[What you should do]: From the first line through the one containing "doğuran olaylar sonrası", restate the listing word for word, and give no other lines.

[Stored data]:
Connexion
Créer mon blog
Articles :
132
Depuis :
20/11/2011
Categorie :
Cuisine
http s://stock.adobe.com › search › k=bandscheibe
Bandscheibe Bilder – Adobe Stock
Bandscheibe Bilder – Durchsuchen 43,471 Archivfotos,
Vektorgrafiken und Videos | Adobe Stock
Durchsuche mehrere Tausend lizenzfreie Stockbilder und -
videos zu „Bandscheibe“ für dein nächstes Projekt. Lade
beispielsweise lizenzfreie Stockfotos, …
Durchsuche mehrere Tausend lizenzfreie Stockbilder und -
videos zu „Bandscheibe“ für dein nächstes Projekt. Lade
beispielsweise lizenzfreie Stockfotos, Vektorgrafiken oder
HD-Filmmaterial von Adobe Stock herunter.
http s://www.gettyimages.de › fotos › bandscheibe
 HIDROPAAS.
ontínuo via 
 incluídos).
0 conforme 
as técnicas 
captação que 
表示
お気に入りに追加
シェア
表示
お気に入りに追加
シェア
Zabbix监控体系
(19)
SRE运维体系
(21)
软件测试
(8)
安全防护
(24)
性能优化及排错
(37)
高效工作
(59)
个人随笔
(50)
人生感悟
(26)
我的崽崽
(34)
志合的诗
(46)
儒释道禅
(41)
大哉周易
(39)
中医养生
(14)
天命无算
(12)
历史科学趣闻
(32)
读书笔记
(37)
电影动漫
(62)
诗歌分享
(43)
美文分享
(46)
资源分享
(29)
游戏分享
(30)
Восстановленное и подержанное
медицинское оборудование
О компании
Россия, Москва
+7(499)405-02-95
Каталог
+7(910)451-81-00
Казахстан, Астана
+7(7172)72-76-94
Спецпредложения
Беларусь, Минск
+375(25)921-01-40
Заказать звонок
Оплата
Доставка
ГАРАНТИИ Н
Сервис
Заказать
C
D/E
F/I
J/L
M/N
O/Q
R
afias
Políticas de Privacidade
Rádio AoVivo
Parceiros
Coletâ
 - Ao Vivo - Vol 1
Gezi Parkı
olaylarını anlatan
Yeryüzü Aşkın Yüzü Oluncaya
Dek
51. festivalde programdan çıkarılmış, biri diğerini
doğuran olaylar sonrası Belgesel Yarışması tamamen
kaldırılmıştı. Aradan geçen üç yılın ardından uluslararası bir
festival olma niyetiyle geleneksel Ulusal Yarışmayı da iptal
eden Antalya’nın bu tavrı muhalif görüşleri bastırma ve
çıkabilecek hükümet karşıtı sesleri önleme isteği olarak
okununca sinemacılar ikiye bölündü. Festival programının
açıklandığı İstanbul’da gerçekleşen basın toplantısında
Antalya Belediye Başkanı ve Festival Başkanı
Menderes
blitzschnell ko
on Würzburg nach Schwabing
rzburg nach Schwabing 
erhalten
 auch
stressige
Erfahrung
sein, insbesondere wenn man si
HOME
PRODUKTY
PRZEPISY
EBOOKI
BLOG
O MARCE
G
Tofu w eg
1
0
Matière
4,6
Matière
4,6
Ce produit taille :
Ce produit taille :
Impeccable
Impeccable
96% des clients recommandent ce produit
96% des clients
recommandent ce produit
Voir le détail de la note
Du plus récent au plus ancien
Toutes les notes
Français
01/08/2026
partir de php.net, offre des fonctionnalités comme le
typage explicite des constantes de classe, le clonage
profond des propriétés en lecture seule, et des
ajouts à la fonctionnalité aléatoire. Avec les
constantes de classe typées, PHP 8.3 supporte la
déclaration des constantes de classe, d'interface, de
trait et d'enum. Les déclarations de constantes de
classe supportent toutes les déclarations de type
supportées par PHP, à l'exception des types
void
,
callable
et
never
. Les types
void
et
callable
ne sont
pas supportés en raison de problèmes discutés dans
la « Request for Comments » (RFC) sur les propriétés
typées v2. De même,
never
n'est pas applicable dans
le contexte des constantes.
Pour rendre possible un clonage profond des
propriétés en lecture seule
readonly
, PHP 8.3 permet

[Task answer]:
Connexion
Créer mon blog
Articles :
132
Depuis :
20/11/2011
Categorie :
Cuisine
http s://stock.adobe.com › search › k=bandscheibe
Bandscheibe Bilder – Adobe Stock
Bandscheibe Bilder – Durchsuchen 43,471 Archivfotos,
Vektorgrafiken und Videos | Adobe Stock
Durchsuche mehrere Tausend lizenzfreie Stockbilder und -
videos zu „Bandscheibe“ für dein nächstes Projekt. Lade
beispielsweise lizenzfreie Stockfotos, …
Durchsuche mehrere Tausend lizenzfreie Stockbilder und -
videos zu „Bandscheibe“ für dein nächstes Projekt. Lade
beispielsweise lizenzfreie Stockfotos, Vektorgrafiken oder
HD-Filmmaterial von Adobe Stock herunter.
http s://www.gettyimages.de › fotos › bandscheibe
 HIDROPAAS.
ontínuo via 
 incluídos).
0 conforme 
as técnicas 
captação que 
表示
お気に入りに追加
シェア
表示
お気に入りに追加
シェア
Zabbix监控体系
(19)
SRE运维体系
(21)
软件测试
(8)
安全防护
(24)
性能优化及排错
(37)
高效工作
(59)
个人随笔
(50)
人生感悟
(26)
我的崽崽
(34)
志合的诗
(46)
儒释道禅
(41)
大哉周易
(39)
中医养生
(14)
天命无算
(12)
历史科学趣闻
(32)
读书笔记
(37)
电影动漫
(62)
诗歌分享
(43)
美文分享
(46)
资源分享
(29)
游戏分享
(30)
Восстановленное и подержанное
медицинское оборудование
О компании
Россия, Москва
+7(499)405-02-95
Каталог
+7(910)451-81-00
Казахстан, Астана
+7(7172)72-76-94
Спецпредложения
Беларусь, Минск
+375(25)921-01-40
Заказать звонок
Оплата
Доставка
ГАРАНТИИ Н
Сервис
Заказать
C
D/E
F/I
J/L
M/N
O/Q
R
afias
Políticas de Privacidade
Rádio AoVivo
Parceiros
Coletâ
 - Ao Vivo - Vol 1
Gezi Parkı
olaylarını anlatan
Yeryüzü Aşkın Yüzü Oluncaya
Dek
51. festivalde programdan çıkarılmış, biri diğerini
doğuran olaylar sonrası Belgesel Yarışması tamamen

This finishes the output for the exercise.